El Salvador War Documentaries
The Salvadoran Civil War (1980--1992) was a conflict in El Salvador between the military-led government of El Salvador backed by the United States government, and the Farabundo Martí National Liberation Front (FMLN), a coalition or 'umbrella organization' of five left-wing guerrilla groups. Significant tensions and violence already existed in the 1970s, before the full-fledged official outbreak of the civil war—which lasted for twelve years. El Salvador's Civil War was the second longest civil war in Latin America after the Guatemalan Civil War.
The conflict ended in the early 1990s. An unknown number of people disappeared, and more than 75,000 were killed.
At war's end, the Commission on the Truth for El Salvador registered more than 22,000 complaints of political violence in El Salvador, between January 1980 and July 1991, 60 percent about summary killing, 25 percent about kidnapping, and 20 percent about torture. These complaints attributed almost 85 percent of the violence to State agents, private paramilitary groups, and the death squads. The Salvadoran armed forces were accused in 60 per cent of the complaints, the security forces in 25 percent, military escorts and civil defense units in 20 percent of complaints, the death squads in more than 10 percent, and the FMLN in 5 percent. The Truth Commission could collect only a significant sample of the full number of potential complaints, having had only three months to collect it.
The retrospective assessments of human rights organizations and truth commissions document and reiterate that most violence was committed by the National Guard and other military bodies. Amnesty International's 1985 annual report likewise stated that that many of the 70,000 people killed in the preceding five years had been murdered by government forces, who openly dumped the mutilated corpses, in an apparent effort to terrorize the population. More than 70,000 people were killed, many in the course of gross violation of their human rights. More than 25 per cent of the populace was displaced as refugees before the civil warriors signed a U.N. peace treaty in 1992.

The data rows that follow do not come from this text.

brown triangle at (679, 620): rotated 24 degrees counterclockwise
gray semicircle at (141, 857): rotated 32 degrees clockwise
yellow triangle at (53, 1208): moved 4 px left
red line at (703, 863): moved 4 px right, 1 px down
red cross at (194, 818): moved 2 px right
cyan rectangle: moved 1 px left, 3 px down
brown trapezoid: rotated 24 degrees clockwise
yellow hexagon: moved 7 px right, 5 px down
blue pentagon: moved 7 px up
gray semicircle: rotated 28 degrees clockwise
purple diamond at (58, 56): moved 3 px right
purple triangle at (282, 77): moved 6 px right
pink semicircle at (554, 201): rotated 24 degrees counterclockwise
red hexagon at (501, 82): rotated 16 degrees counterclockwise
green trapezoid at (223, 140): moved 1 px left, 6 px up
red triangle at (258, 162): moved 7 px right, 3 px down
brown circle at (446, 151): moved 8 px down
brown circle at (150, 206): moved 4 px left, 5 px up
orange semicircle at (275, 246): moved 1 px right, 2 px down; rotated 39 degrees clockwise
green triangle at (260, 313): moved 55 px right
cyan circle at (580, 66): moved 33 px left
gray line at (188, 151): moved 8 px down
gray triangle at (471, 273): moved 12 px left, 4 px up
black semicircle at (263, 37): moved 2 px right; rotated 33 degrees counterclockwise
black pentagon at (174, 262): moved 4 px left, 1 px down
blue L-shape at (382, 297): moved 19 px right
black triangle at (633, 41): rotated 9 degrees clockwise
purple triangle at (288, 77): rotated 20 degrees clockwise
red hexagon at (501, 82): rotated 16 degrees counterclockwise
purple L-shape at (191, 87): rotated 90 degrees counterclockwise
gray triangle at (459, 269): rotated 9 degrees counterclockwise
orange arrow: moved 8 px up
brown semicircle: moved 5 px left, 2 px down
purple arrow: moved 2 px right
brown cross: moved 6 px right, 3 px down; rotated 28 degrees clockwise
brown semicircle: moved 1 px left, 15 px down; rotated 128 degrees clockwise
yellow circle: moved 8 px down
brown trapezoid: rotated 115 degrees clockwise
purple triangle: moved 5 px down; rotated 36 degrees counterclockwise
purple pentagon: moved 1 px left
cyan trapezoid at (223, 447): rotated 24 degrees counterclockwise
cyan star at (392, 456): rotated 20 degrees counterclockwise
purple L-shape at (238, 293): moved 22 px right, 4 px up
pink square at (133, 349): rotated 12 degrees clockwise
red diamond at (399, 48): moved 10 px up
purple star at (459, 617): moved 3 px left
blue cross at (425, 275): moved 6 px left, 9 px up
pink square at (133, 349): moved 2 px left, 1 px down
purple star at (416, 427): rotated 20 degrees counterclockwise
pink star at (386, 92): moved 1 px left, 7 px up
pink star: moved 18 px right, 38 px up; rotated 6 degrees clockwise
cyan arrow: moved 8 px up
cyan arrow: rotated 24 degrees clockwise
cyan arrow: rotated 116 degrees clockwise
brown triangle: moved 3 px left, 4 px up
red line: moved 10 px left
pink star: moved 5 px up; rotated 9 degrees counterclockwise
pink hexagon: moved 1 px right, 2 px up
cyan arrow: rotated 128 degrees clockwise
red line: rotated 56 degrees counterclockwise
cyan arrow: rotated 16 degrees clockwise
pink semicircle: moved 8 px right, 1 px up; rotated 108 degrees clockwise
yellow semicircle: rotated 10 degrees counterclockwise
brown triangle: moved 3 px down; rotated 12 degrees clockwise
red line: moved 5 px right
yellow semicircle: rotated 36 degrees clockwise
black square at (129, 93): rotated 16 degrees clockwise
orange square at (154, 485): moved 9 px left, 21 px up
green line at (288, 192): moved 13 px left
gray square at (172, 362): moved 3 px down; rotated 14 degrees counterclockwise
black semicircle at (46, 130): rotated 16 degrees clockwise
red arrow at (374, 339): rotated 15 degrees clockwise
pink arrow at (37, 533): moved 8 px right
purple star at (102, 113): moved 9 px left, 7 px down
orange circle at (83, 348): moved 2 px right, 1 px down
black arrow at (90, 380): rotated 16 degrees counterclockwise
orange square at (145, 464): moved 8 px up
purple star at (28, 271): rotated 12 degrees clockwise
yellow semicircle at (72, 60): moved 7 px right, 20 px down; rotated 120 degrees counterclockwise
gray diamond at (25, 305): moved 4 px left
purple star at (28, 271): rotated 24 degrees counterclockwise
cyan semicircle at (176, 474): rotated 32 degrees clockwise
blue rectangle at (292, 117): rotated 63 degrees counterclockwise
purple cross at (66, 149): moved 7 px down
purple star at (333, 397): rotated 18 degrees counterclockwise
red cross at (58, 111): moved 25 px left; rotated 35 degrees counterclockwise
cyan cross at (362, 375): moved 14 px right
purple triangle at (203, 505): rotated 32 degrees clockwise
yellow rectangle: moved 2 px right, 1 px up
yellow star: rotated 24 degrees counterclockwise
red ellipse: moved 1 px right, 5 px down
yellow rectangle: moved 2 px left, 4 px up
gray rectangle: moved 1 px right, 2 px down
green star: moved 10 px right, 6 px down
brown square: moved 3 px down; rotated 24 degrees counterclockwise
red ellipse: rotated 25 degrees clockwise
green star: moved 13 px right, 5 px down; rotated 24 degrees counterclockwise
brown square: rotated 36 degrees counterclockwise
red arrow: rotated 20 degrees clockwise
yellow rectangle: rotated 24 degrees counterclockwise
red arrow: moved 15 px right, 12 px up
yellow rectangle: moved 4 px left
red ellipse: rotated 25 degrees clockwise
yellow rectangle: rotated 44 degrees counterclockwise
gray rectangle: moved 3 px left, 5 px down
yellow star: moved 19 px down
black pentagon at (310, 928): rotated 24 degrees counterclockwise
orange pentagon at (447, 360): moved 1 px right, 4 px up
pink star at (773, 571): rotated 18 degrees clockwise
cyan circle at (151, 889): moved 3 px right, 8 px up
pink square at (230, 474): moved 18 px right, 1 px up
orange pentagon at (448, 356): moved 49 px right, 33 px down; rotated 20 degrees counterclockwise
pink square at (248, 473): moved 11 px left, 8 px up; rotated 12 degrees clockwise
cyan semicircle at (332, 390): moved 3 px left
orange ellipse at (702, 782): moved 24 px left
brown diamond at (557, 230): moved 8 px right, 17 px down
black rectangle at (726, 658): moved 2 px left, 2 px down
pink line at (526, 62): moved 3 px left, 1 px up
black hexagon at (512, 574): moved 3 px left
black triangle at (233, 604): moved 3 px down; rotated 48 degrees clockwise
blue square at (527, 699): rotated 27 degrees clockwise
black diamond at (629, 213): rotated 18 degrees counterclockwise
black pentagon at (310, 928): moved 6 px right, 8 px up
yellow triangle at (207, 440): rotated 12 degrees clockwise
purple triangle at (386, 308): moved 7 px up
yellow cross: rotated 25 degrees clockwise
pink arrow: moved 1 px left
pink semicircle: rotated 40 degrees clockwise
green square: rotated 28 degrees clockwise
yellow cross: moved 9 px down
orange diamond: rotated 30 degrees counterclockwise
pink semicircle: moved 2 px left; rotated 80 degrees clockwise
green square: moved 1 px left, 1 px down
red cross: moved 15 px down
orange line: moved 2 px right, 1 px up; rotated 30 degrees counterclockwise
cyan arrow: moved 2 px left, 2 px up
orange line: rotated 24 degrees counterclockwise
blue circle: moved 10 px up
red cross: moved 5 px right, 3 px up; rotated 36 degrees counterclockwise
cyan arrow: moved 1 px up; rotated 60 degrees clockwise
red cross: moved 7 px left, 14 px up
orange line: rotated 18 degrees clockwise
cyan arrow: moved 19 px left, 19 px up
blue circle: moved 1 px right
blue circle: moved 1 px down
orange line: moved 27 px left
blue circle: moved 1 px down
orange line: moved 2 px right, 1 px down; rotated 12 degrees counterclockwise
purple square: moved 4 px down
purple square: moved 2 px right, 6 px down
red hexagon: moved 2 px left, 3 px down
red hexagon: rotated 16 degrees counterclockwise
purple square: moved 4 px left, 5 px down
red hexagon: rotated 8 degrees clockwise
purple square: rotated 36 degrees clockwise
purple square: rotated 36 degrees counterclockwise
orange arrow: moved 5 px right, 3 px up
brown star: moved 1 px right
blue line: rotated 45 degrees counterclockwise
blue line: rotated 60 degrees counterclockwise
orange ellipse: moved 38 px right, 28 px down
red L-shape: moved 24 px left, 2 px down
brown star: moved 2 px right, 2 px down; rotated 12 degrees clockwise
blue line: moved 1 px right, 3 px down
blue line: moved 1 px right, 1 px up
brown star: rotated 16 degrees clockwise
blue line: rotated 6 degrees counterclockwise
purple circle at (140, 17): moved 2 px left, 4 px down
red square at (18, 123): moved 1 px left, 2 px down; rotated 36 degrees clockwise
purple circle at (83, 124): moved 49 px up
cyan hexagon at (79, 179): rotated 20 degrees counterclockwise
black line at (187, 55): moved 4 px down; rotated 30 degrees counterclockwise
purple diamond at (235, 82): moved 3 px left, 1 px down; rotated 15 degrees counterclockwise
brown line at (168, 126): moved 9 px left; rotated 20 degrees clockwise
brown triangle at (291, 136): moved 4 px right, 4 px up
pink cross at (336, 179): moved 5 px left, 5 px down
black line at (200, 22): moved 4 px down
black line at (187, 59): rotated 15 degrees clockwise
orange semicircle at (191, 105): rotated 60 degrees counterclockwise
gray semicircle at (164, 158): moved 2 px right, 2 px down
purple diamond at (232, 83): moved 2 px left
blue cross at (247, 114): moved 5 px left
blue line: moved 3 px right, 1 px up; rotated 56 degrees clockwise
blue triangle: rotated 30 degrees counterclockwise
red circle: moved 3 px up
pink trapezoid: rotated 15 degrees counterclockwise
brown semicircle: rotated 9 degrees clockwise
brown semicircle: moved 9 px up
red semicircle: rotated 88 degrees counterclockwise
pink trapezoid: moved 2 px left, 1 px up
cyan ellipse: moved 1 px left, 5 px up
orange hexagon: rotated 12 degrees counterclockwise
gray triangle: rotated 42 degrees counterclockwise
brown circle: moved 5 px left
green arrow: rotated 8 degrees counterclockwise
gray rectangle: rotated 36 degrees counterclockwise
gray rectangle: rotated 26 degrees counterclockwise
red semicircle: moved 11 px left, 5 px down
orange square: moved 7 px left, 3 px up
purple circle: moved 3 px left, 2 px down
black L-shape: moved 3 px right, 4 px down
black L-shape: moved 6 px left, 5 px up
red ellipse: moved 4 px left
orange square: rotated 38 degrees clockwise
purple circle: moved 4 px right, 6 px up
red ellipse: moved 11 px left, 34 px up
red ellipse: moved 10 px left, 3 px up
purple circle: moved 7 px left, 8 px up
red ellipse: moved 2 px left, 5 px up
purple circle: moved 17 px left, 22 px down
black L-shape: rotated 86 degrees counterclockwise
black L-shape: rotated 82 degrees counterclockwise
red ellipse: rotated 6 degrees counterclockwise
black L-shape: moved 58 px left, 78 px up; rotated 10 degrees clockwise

Despite mostly killing peasants, the Government readily killed any opponent they suspected of sympathy with the guerrillas — clergy (men and women), church lay workers, political activists, journalists, labor unionists (leaders, rank-and-file), medical workers, liberal students and teachers, and human-rights monitors. The State's terrorism was effected by the security forces, the Army, the National Guard, and the Treasury Police; yet it was the paramilitary death squads who gave the Government plausible deniability of, and accountability for, the political killings. Typically, a death squad dressed in civilian clothes and traveled in anonymous vehicles (dark windows, blank license plates). Their terrorism comprised publishing future-victim death lists, delivering coffins to said future victims, and sending the target-person an invitation to his/her own funeral. Cynthia Arnson, a Latin American-affairs writer for Human Rights Watch, says: the objective of death-squad-terror seemed not only to eliminate opponents, but also, through torture and the gruesome disfigurement of bodies, to terrorize the population. In the mid-1980s, state terror against Salvadorans became open — indiscriminate bombing from military airplanes, planted mines, and the harassment of national and international medical personnel; all indicate that, although death rates attributable to the death squads have declined in El Salvador since 1983, non-combatant victims of the civil war have increased dramatically.
In addition, the FMLN continuously violated the human rights of many Salvadorans and other individuals identified as right-wing supporters, military targets, pro-government politicians, intellectuals, public officials, and judges. These violations included kidnapping, bombings, rape, and killing.